Look through the records, and wherever the string "الشغل" turns up, copy out that line.

◆ Data excerpts ◆
§ §

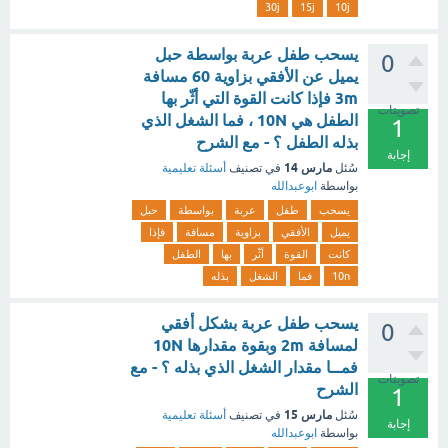
30j
15j
10j
يسحب طفل عربة بواسطة حبل
0
يميل عن الأفقي بزاوية 60 مسافة
3m فإذا كانت القوة التي أثّر بها
تصويتات
الطفل هي 10N ، فما الشغل الذي
1
بذله الطفل ؟ - مع الشرح
إجابة
مارس 14
سُئل
في تصنيف
أسئلة تعليمية
بواسطة
ابوعبدالله
يسحب
طفل
عربة
بواسطة
حبل
يميل
الأفقي
بزاوية
مسافة
فإذا
كانت
القوة
أثّر
بها
الطفل
10n
فما
الشغل
بذله
يسحب طفل عربة بشكل أفقي
0
لمسافة 2m وبقوة مقدارها 10N
فمــا مقدار الشغل الذي بذله ؟ - مع
تصويتات
الشرح
1
مارس 15
سُئل
في تصنيف
أسئلة تعليمية
إجابة
بواسطة
ابوعبدالله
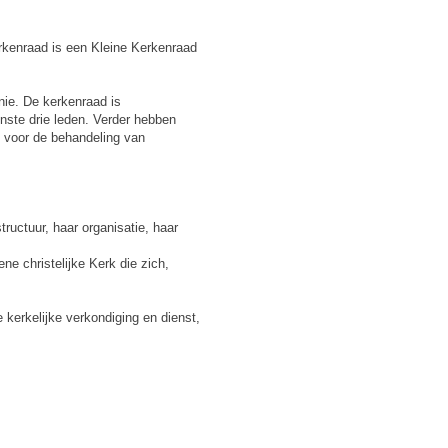
rkenraad is een Kleine Kerkenraad
nie. De kerkenraad is
inste drie leden. Verder hebben
e voor de behandeling van
ructuur, haar organisatie, haar
ne christelijke Kerk die zich,
 kerkelijke verkondiging en dienst,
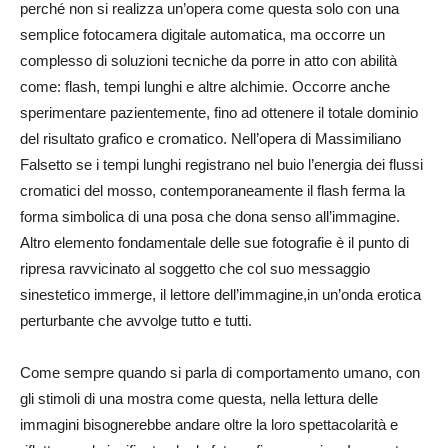
perché non si realizza un’opera come questa solo con una
semplice fotocamera digitale automatica, ma occorre un
complesso di soluzioni tecniche da porre in atto con abilità
come: flash, tempi lunghi e altre alchimie. Occorre anche
sperimentare pazientemente, fino ad ottenere il totale dominio
del risultato grafico e cromatico. Nell’opera di Massimiliano
Falsetto se i tempi lunghi registrano nel buio l’energia dei flussi
cromatici del mosso, contemporaneamente il flash ferma la
forma simbolica di una posa che dona senso all’immagine.
Altro elemento fondamentale delle sue fotografie è il punto di
ripresa ravvicinato al soggetto che col suo messaggio
sinestetico immerge, il lettore dell’immagine,in un’onda erotica
perturbante che avvolge tutto e tutti.
Come sempre quando si parla di comportamento umano, con
gli stimoli di una mostra come questa, nella lettura delle
immagini bisognerebbe andare oltre la loro spettacolarità e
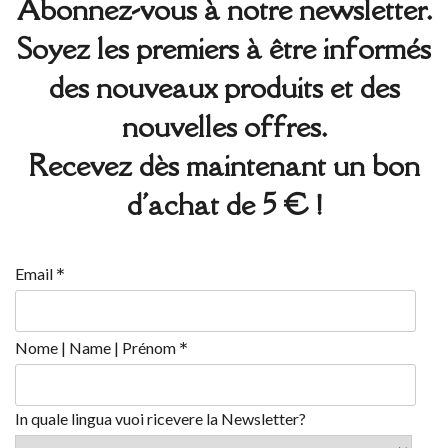
Abonnez-vous à notre newsletter.
Soyez les premiers à être informés
des nouveaux produits et des
nouvelles offres.
Recevez dès maintenant un bon
d'achat de 5 € !
*
Email
*
Nome | Name | Prénom
In quale lingua vuoi ricevere la Newsletter?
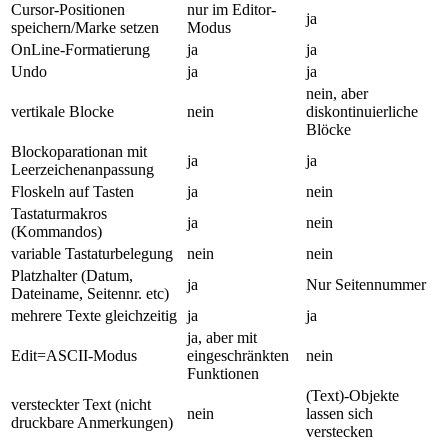
Cursor-Positionen
nur im Editor-
ja
speichern/Marke setzen
Modus
OnLine-Formatierung
ja
ja
Undo
ja
ja
nein, aber
vertikale Blocke
nein
diskontinuierliche
Blöcke
Blockoparationan mit
ja
ja
Leerzeichenanpassung
Floskeln auf Tasten
ja
nein
Tastaturmakros
ja
nein
(Kommandos)
variable Tastaturbelegung
nein
nein
Platzhalter (Datum,
ja
Nur Seitennummer
Dateiname, Seitennr. etc)
mehrere Texte gleichzeitig
ja
ja
ja, aber mit
Edit=ASCII-Modus
eingeschränkten
nein
Funktionen
(Text)-Objekte
versteckter Text (nicht
nein
lassen sich
druckbare Anmerkungen)
verstecken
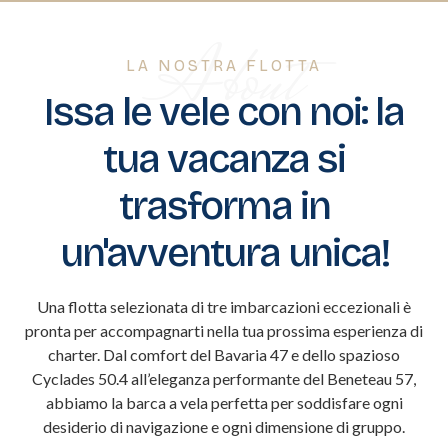
F.A.Q
About
LA NOSTRA FLOTTA
CONTATTI
Issa le vele con noi: la
tua vacanza si
trasforma in
un'avventura unica!
Una flotta selezionata di tre imbarcazioni eccezionali è
pronta per accompagnarti nella tua prossima esperienza di
charter. Dal comfort del Bavaria 47 e dello spazioso
Cyclades 50.4 all’eleganza performante del Beneteau 57,
abbiamo la barca a vela perfetta per soddisfare ogni
desiderio di navigazione e ogni dimensione di gruppo.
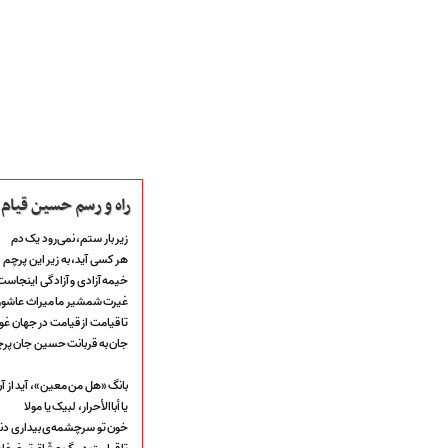
راه و رسم حسین قیام 
زیر بار ستم، نمی‌رود یک دم
هر کسی آید، به زیر این پرچم
صفحه نخست
خیمه آزادی و آزادگی اینجاست
متن اشعـــــار
غیرت شمشیر ما میراث عاشو
متن مستند مقاتل
تا قیامت از قیامت در جهان 
نگارخـــانه
جان به قربانت حسین جان پر
ویدئو و کلیپ
اخبـــــار و رویـــدادها
بانگ «هل من معین»، آید از آ
پخش زنده مراسم
یا أباالأحرار، لبیک یا مولا
هیأت آیین حسینی
خون تو سرچشمه‌ی بیداری د
پرداختِ نــــــــذورات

§ §

◆ Answer section ◆
الطفل هي 10N ، فما الشغل الذي
الشغل
فمــا مقدار الشغل الذي بذله ؟ - مع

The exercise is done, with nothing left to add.